**ENTRIES SUPPLIED**
--- START ---
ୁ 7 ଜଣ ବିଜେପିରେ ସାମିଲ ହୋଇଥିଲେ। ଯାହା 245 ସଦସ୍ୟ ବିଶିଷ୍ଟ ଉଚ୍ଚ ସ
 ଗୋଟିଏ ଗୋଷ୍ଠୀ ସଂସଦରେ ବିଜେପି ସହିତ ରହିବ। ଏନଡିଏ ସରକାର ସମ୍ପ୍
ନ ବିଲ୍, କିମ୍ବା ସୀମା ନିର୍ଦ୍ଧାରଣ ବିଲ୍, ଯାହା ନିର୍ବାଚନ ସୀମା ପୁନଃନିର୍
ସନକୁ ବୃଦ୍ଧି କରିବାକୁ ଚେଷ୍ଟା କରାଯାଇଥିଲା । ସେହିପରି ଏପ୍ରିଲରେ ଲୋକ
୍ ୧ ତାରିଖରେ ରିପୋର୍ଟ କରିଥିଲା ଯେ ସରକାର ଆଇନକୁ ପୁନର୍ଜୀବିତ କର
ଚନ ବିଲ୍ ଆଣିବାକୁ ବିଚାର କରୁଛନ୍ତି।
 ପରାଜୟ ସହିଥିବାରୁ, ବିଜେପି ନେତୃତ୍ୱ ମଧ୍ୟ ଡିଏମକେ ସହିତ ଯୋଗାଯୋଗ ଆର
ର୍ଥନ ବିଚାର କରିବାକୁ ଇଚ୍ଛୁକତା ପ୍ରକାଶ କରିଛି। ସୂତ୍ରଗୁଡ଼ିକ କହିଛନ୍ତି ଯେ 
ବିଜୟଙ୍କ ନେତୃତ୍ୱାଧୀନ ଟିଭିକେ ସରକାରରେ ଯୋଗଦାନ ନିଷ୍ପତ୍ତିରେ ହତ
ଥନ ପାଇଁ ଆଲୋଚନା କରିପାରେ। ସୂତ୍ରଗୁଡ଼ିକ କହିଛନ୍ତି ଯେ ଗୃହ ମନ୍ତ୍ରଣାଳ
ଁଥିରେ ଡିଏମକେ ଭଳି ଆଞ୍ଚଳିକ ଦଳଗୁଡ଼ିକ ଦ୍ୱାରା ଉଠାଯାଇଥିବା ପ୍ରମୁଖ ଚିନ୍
--- END ---
--- START ---
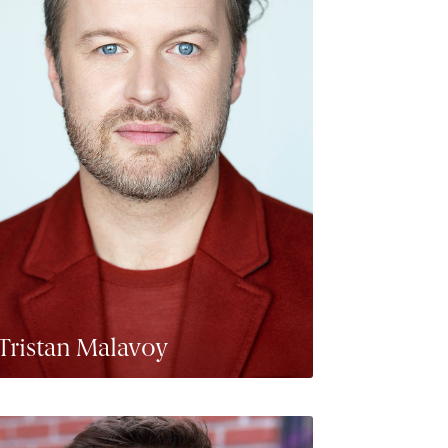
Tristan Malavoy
--- END ---
--- START ---
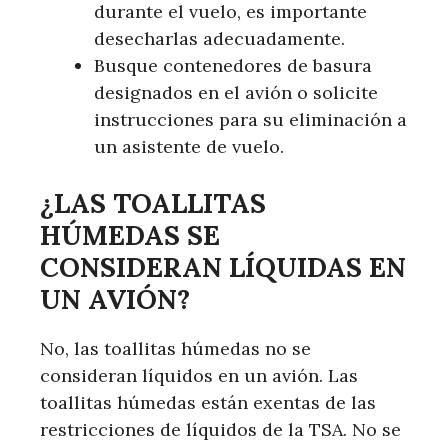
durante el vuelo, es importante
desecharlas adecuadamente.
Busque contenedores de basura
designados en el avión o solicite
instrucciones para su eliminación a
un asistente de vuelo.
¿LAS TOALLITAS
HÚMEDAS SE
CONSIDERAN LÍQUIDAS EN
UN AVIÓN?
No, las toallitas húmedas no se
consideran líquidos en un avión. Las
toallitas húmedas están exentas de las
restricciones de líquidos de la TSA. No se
--- END ---
What you return must be an exact retyping of the lines above starting at the line with "ବିଶିଷ୍ଟ ଉଚ୍ଚ ସ" and ending at the line with "ଆଇନକୁ ପୁନର୍ଜୀବିତ କର", and nothing besides.

**OUTPUT BELOW**
ୁ 7 ଜଣ ବିଜେପିରେ ସାମିଲ ହୋଇଥିଲେ। ଯାହା 245 ସଦସ୍ୟ ବିଶିଷ୍ଟ ଉଚ୍ଚ ସ
 ଗୋଟିଏ ଗୋଷ୍ଠୀ ସଂସଦରେ ବିଜେପି ସହିତ ରହିବ। ଏନଡିଏ ସରକାର ସମ୍ପ୍
ନ ବିଲ୍, କିମ୍ବା ସୀମା ନିର୍ଦ୍ଧାରଣ ବିଲ୍, ଯାହା ନିର୍ବାଚନ ସୀମା ପୁନଃନିର୍
ସନକୁ ବୃଦ୍ଧି କରିବାକୁ ଚେଷ୍ଟା କରାଯାଇଥିଲା । ସେହିପରି ଏପ୍ରିଲରେ ଲୋକ
୍ ୧ ତାରିଖରେ ରିପୋର୍ଟ କରିଥିଲା ଯେ ସରକାର ଆଇନକୁ ପୁନର୍ଜୀବିତ କର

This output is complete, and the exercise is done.